* [EXERCISE AIM]:
If a line includes "this", copy it out of the entries.
RECORDS FOR PROCESSING Start Marker
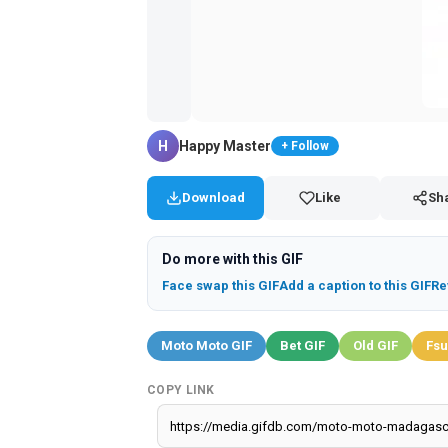
H
Happy Master
+ Follow
Download
Like
Sh
Do more with this GIF
Face swap this GIF
Add a caption to this GIF
Re
Moto Moto GIF
Bet GIF
Old GIF
Fsu
COPY LINK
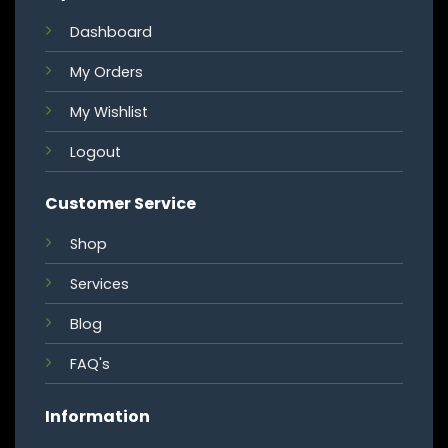
Dashboard
My Orders
My Wishlist
Logout
Customer Service
Shop
Services
Blog
FAQ's
Information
RECORDS FOR PROCESSING End Marker
* [EXERCISE ANSWER]:
Do more with this GIF
Face swap this GIF
Add a caption to this GIF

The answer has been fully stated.